Esquecem-se, os voltados para 2022, que para ser eleito ele usou, massivamente, a difusão de mentiras direcionadas a parcelas da população passiveis de serem enganadas, e a montagem de uma farsa que o vitimizou aos olhos dos incautos e o protegeu de debates eleitorais que o desmontariam. E que, no poder, novas mentiras e novos teatros farsescos serão sempre possíveis, em tempos de internet em que inteligências mal intencionadas descobriram como usar a matemática dos grandes números, as fake news e as redes sociais para “orientar” as maiorias.

Para piorar as perspectivas, aqueles que só pensam em 2022 centram sua atenção na conquista da chefia do Poder Executivo. Isto é, fazem muito pouco ou nada, como partidos e como movimentos sociais, para cuidar da futura composição do Poder Legislativo. Como é nossa tradição, não se fala da importância do voto para o Legislativo. Com isso, também como sempre, poderão prevalecer, entre os eleitos para esse Poder, os oportunistas e corruptos que visam chegar a ele para ganhar dinheiro com “rachadinhas” e outros truques, ou chantageando o Executivo e as empresas que ele contrata, quando estes dependem de seu voto no Parlamento para legalizar suas ações. E de novo teremos tristemente que gritar: “vocês não nos representam!”
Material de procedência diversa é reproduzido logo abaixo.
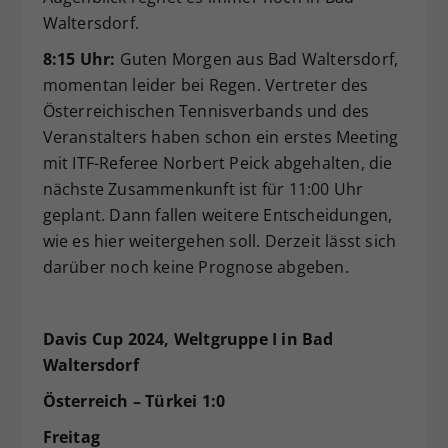
Waltersdorf.
8:15 Uhr:
Guten Morgen aus Bad Waltersdorf,
momentan leider bei Regen. Vertreter des
Österreichischen Tennisverbands und des
Veranstalters haben schon ein erstes Meeting
mit ITF-Referee Norbert Peick abgehalten, die
nächste Zusammenkunft ist für 11:00 Uhr
geplant. Dann fallen weitere Entscheidungen,
wie es hier weitergehen soll. Derzeit lässt sich
darüber noch keine Prognose abgeben.
Davis Cup 2024, Weltgruppe I in Bad
Waltersdorf
Österreich – Türkei 1:0
Freitag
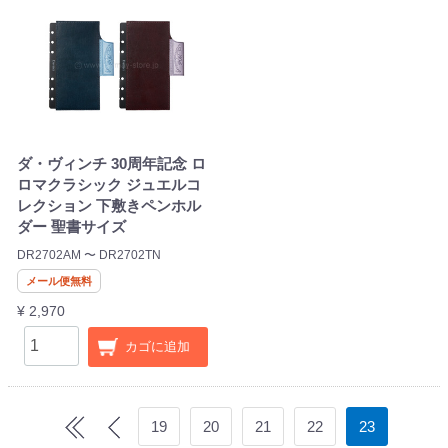
ダ・ヴィンチ 30周年記念 ロ
ロマクラシック ジュエルコ
レクション 下敷きペンホル
ダー 聖書サイズ
DR2702AM 〜 DR2702TN
メール便無料
¥ 2,970
カゴに追加
19
20
21
22
23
Mas ainda mais preocupante é que quem sonha em ganhar eleições em 2022 desconsidera tudo que a mente doentia de Bolsonaro poderá preparar até lá até para impedir a realização das próprias eleições, ou pelo menos para negar seus resultados. E dessa forma criar situações ainda mais dolorosas para todos nós. Ele já não disse, com todas as letras, que a única maneira de resolver efetivamente os problemas do Brasil é fazê-lo viver uma guerra civil?

Seria necessário, portanto, encontrar uma forma de furar o bloqueio generalizado ao impeachment de Bolsonaro, ou então algum outro caminho para afastá-lo urgentemente. Ora, descartado o caminho de uma decisão do TSE anulando as eleições do 2018 por crimes eleitorais, por ser quase impossível politicamente, e o da interdição de Bolsonaro por insanidade mental, por ser irrealizável tecnicamente, resta o do processo criminal. Este caminho foi aberto já em março deste ano, sem que muito se noticiasse, pela Associação Juízes pela Democracia – AJD, em representação que fez ao Procurador Geral da República – PGR. Sua iniciativa foi reforçada em seguida por três outras representações no mesmo sentido: do Conselho Federal da OAB (com o apoio da Comissão Arns), do Movimento 342 Artes e da Associação de Familiares de Vítimas da Covid – AVICO.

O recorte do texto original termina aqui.